A group of military officers in fatigues carrying automatic rifles took to the streets. Four government officials were kidnapped. A man calling himself “Sergeant Armando Figueroa” began shouting, “You wanted us to light the fuse, so we did. We need your support.” Protesters began to fill the streets and Venezuelan security forces fired tear gas into the crowds and announced they’d put down an uprising led by a group of military officers.
Are we looking at the beginnings of a coup south of our border? Julian Cardenas Garcia is a research assistant professor at the University of Houston Law Center, and a former Venezuelan diplomat. He says controversy over the legitimacy of last year’s presidential election is at the root of the unrest in Venezuela; Nicolás Maduro won re-election after preventing other candidates from challenging him.
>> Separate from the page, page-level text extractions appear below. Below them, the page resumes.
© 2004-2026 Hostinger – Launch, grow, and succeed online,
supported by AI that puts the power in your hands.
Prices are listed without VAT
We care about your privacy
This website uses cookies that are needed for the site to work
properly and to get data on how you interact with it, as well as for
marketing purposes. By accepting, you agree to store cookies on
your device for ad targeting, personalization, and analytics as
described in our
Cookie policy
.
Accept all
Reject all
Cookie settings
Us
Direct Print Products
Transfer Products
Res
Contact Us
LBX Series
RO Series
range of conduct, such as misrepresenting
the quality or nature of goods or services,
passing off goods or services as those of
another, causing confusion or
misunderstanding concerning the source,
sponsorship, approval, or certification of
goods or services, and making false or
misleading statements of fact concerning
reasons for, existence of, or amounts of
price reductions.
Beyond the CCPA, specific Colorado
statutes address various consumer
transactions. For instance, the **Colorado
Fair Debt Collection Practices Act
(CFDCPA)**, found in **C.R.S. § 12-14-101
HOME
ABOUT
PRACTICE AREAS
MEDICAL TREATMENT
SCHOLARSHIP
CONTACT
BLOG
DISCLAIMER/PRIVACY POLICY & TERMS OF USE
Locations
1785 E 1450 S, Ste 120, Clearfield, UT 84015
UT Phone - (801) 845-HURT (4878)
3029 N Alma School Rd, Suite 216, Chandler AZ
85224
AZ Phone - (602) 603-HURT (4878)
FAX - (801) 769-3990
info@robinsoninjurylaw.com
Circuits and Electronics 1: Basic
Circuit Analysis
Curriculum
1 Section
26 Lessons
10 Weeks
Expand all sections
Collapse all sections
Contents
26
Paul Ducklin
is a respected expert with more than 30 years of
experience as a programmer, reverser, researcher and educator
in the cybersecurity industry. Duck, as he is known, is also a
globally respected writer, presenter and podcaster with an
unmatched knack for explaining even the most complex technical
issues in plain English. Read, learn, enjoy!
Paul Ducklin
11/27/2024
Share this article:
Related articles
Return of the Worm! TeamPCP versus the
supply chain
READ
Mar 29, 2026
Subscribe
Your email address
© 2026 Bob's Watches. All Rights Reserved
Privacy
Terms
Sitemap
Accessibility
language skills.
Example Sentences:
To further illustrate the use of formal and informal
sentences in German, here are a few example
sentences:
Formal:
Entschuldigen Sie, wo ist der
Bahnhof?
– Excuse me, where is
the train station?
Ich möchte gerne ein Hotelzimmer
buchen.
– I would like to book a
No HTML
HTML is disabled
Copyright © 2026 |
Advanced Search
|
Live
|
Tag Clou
Last week, President Donald Trump said he was considering recognizing Venezuelan opposition leader Juan Guaidó as the country’s rightful president.
“When you study the current situation in Venezuela, it’s very clear that we’re in front of an international conflict,” Cardenas says. “You have Russia and China supporting their investors in Venezuela, but also supporting the Venezuelan government.”
European Union member countries, Canada and 20 other countries in Central and South America joined the U.S. in objecting to Maduro staying in power.
Cardenas says the ongoing military and governmental crisis in Venezuela could lead more people to leave their country – those who hope to emigrate to safer places, including the United States.